非・東京風景2:伊勢神宮編

二日目は伊勢神宮


熊野を下山し新宮駅へ。駅そばの熊野速玉神社をみてから3時間に1本の各駅停車に乗り込み湾岸列車を北上していく。レスタック・ジャポネな風景を眺めながら「非東京」に思いをはせた。東京に住んでいては決して実感できない中央/地方の格差が風景となって現れる。それはまぶしいほど美しい。東京が和歌山にあればなんて贅沢な日々が待ち受けることだろうな。



メッカ、エルサレムサンティアゴガンダーラ、などなど、ヒトは聖地へ向かって歩いた。世界の多くの宗教が聖地への巡礼の旅を奨励したのは、信者が肉体的苦しみを伴う経験を通じて自己や絶対的存在と向かい合うことで、空間のもつ聖性、つまり現世の先に存在するであろう「神」の国を空間体験し、生のあり方を変貌させることになるからだろう。


とはいえ、庶民にとって巡礼は一生に一度あるかないかの宗教にかこつけた楽しい観光旅行でもあった。「伊勢は7回、熊野は3回」と、ひとが一生のうちに詣でるべき回数をうたった謡曲らしい。しかしひなびた山奥の熊野三社に詣でるのは3回が限度、それより食べ物屋さんが多くてお魚も美味しく洗練された伊勢に10回行ったほうが楽しいかもしれないな(暴言其の1)。
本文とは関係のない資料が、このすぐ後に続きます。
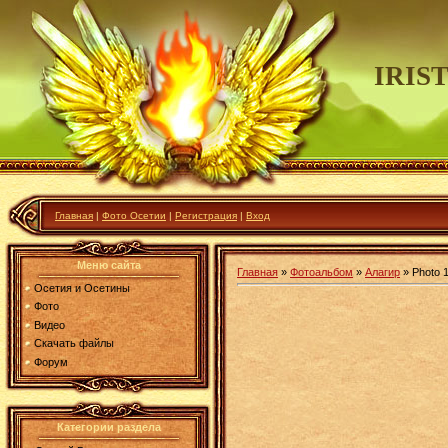
IRIS
Главная
|
Фото Осетии
|
Регистрация
|
Вход
Меню сайта
Главная
»
Фотоальбом
»
Алагир
» Photo 
Осетия и Осетины
Фото
Видео
Скачать файлы
Форум
Категории раздела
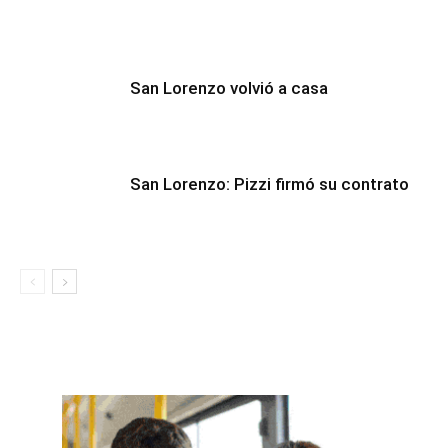
San Lorenzo volvió a casa
San Lorenzo: Pizzi firmó su contrato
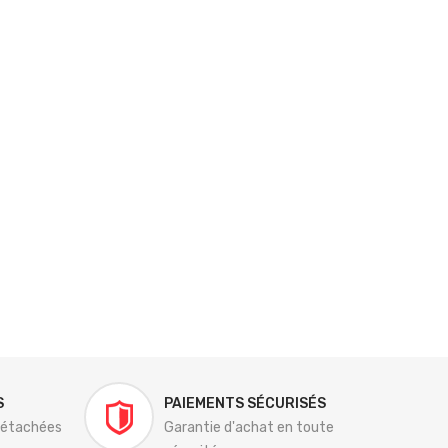
S
PAIEMENTS SÉCURISÉS
détachées
Garantie d'achat en toute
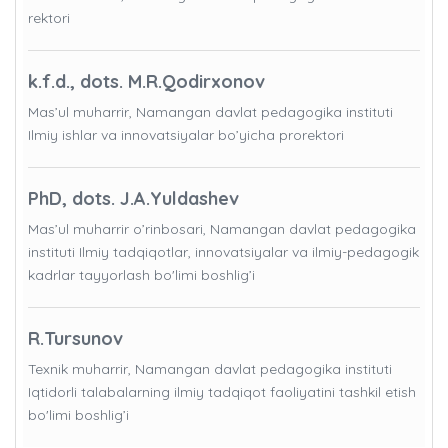
rektori
k.f.d., dots. M.R.Qodirxonov
Mas’ul muharrir, Namangan davlat pedagogika instituti
Ilmiy ishlar va innovatsiyalar bo’yicha prorektori
PhD, dots. J.A.Yuldashev
Mas’ul muharrir o’rinbosari, Namangan davlat pedagogika
instituti Ilmiy tadqiqotlar, innovatsiyalar va ilmiy-pedagogik
kadrlar tayyorlash bo'limi boshlig’i
R.Tursunov
Texnik muharrir, Namangan davlat pedagogika instituti
Iqtidorli talabalarning ilmiy tadqiqot faoliyatini tashkil etish
bo'limi boshlig’i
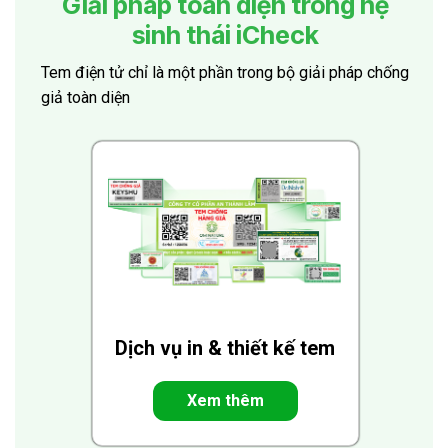
Giải pháp toàn diện trong hệ
sinh thái iCheck
Tem điện tử chỉ là một phần trong bộ giải pháp chống
giả toàn diện
Dịch vụ in & thiết kế tem
Xem thêm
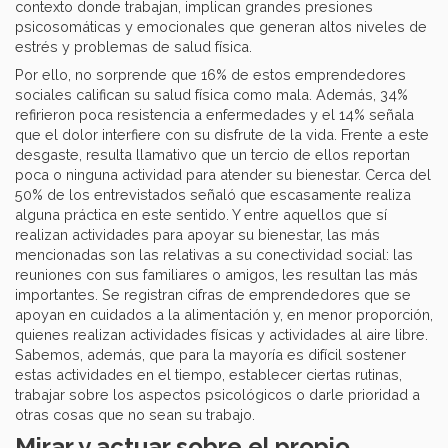
contexto donde trabajan, implican grandes presiones
psicosomáticas y emocionales que generan altos niveles de
estrés y problemas de salud física.
Por ello, no sorprende que 16% de estos emprendedores
sociales califican su salud física como mala. Además, 34%
refirieron poca resistencia a enfermedades y el 14% señala
que el dolor interfiere con su disfrute de la vida. Frente a este
desgaste, resulta llamativo que un tercio de ellos reportan
poca o ninguna actividad para atender su bienestar. Cerca del
50% de los entrevistados señaló que escasamente realiza
alguna práctica en este sentido. Y entre aquellos que sí
realizan actividades para apoyar su bienestar, las más
mencionadas son las relativas a su conectividad social: las
reuniones con sus familiares o amigos, les resultan las más
importantes. Se registran cifras de emprendedores que se
apoyan en cuidados a la alimentación y, en menor proporción,
quienes realizan actividades físicas y actividades al aire libre.
Sabemos, además, que para la mayoría es difícil sostener
estas actividades en el tiempo, establecer ciertas rutinas,
trabajar sobre los aspectos psicológicos o darle prioridad a
otras cosas que no sean su trabajo.
Mirar y actuar sobre el propio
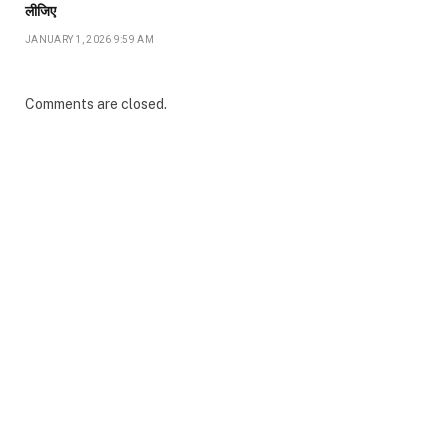
लीजिए
JANUARY 1, 2026 9:59 AM
Comments are closed.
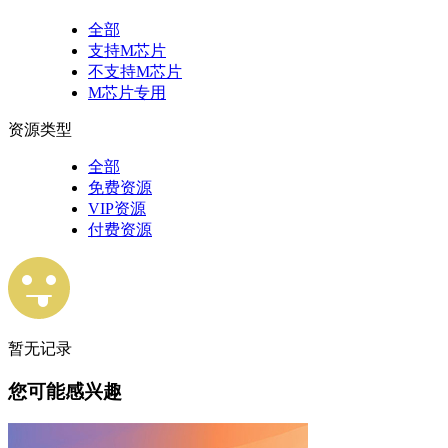
全部
支持M芯片
不支持M芯片
M芯片专用
资源类型
全部
免费资源
VIP资源
付费资源
暂无记录
您可能感兴趣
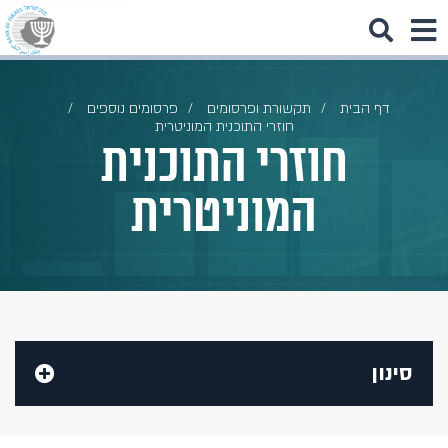
דף הבית
תקשורת ופרסומים
פרסומים נוספים
חוזרי התוכנית המוניטרית
חוזרי התוכנית
המוניטרית
סינון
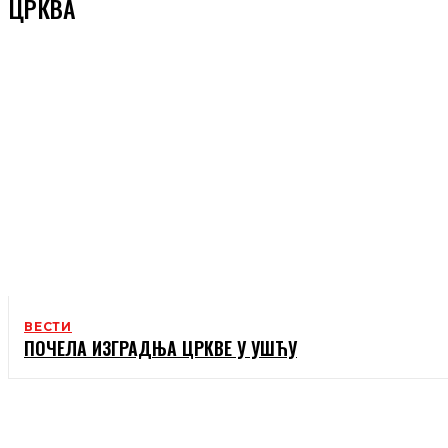
ЦРКВА
ВЕСТИ
ПОЧЕЛА ИЗГРАДЊА ЦРКВЕ У УШЋУ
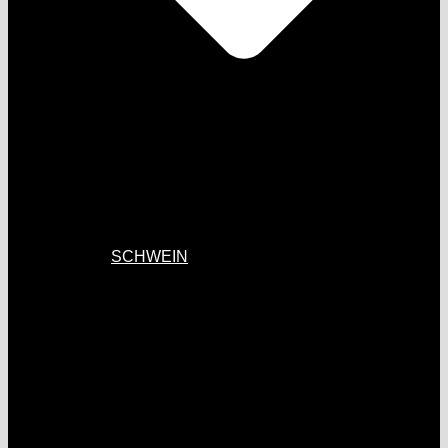
SCHWEIN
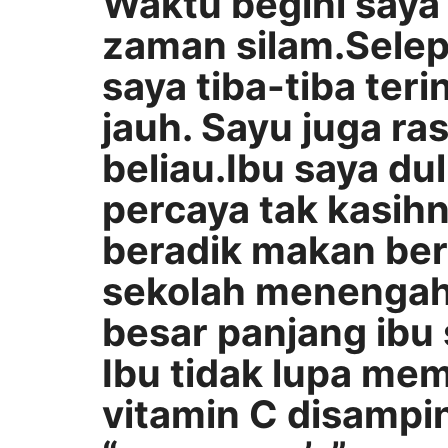
Waktu begini saya
zaman silam.Selep
saya tiba-tiba teri
jauh. Sayu juga ras
beliau.Ibu saya du
percaya tak kasihn
beradik makan be
sekolah menengah
besar panjang ibu 
Ibu tidak lupa me
vitamin C disampi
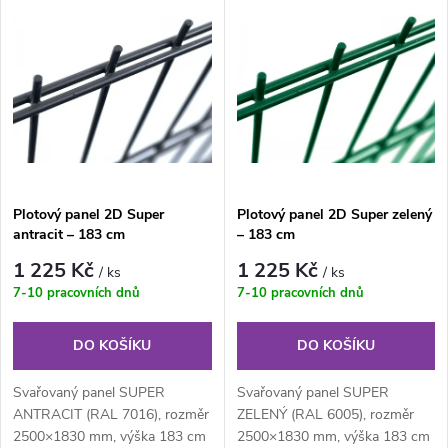
V
Nejdražší
z
ý
Nejprodávanější
e
p
Abecedně
n
i
í
s
Plotový panel 2D Super
Plotový panel 2D Super zelený
p
antracit – 183 cm
– 183 cm
p
r
1 225 Kč
1 225 Kč
/ ks
/ ks
r
7-10 pracovních dnů
7-10 pracovních dnů
o
o
DO KOŠÍKU
DO KOŠÍKU
d
d
Svařovaný panel SUPER
Svařovaný panel SUPER
u
ANTRACIT (RAL 7016), rozměr
ZELENÝ (RAL 6005), rozměr
2500×1830 mm, výška 183 cm
2500×1830 mm, výška 183 cm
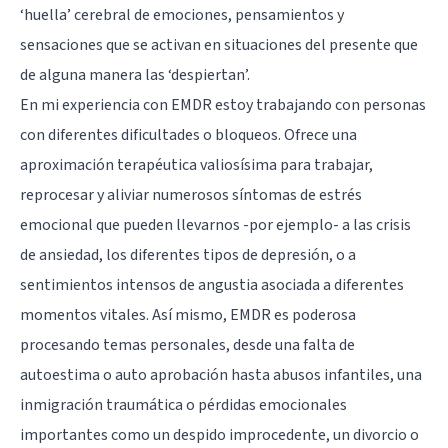
‘huella’ cerebral de emociones, pensamientos y
sensaciones que se activan en situaciones del presente que
de alguna manera las ‘despiertan’.
En mi experiencia con EMDR estoy trabajando con personas
con diferentes dificultades o bloqueos. Ofrece una
aproximación terapéutica valiosísima para trabajar,
reprocesar y aliviar numerosos síntomas de estrés
emocional que pueden llevarnos -por ejemplo- a las crisis
de
ansiedad
, los diferentes tipos de
depresión
, o a
sentimientos intensos de angustia asociada a diferentes
momentos vitales. Así mismo, EMDR es poderosa
procesando temas personales, desde una falta de
autoestima o auto aprobación hasta abusos infantiles, una
inmigración traumática o pérdidas emocionales
importantes como un despido improcedente, un divorcio o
とかいって、伊勢神宮は想像以上に凄かった。国家は宗教で支えられている、というか、国家は宗教であることを圧倒的なパワーで感じさせられた。国家も宗教も概念であると同時に社会的、精神的な制度であるから。昔の大島渚映画の撮影セットのような?虚無的な風景。天まで立ちはだかる丸柱の巨大な無意味さが、目の前に深々とあけられた見えないヴォイドのようで、なんだかそらおそろしくなった。それでもできたての赤福3個+番茶=280円は噂通りのまろやかさで、甘さの中に気の遠くなるような虚無が忍び込む。



などと感動していたら、帰りの電車をまんまと乗り過ごした。伊勢市駅前の庄やで2時間後の電車を待つ。サザエのつぼ焼きをいじくりながら、どうせなら東京も古式ゆかしい伊勢方式で式年遷宮したらいいのに…と、現実的な建設コストや移転費用をまじめに考えると厳しいから、せめて国会議事堂くらいなら既存の市民会館とか議場で代わりにどうにかならないかな…などと考えた。国会議員は地方選出(=非東京)議員のほうが圧倒的に多いのだから、それで不便になることは原理的にはないだろうし、そうすればいま話題の議員公舎も民間に払い下げられる。さらに「東京」を政治システムにおいて周縁化させることにより首都一極集中の流れが多少は緩和されるだろう。


だいたい、ニッポンのようなお祭り国家、NHKが紅白の後に流れる除夜の鐘の映像とともに、国会議事堂をかたどった神輿をかついで、国会遷宮!とか叫びながら練り歩く映像を流せば、年越しイヴェントとしてまったく無意味な感動を呼び起こすこと請け合い。それに47年に1度、今年はわが県に国会がやってくる!とか思えば、なんだかそれだけでみんながハッピーになれる気もする。国会遷宮予算とか計上し、またその1年間は開催都市の問題を重点的に扱える優先権を与えられるとかして、その1年に向けて各都道府県がそれなりに整備をがんばれば復興の基盤作りにもなる気もする。それに国会・沖縄年なんてそれだけで楽しげではないかしら。オリンピックよりもよっぽどみんなのためになる。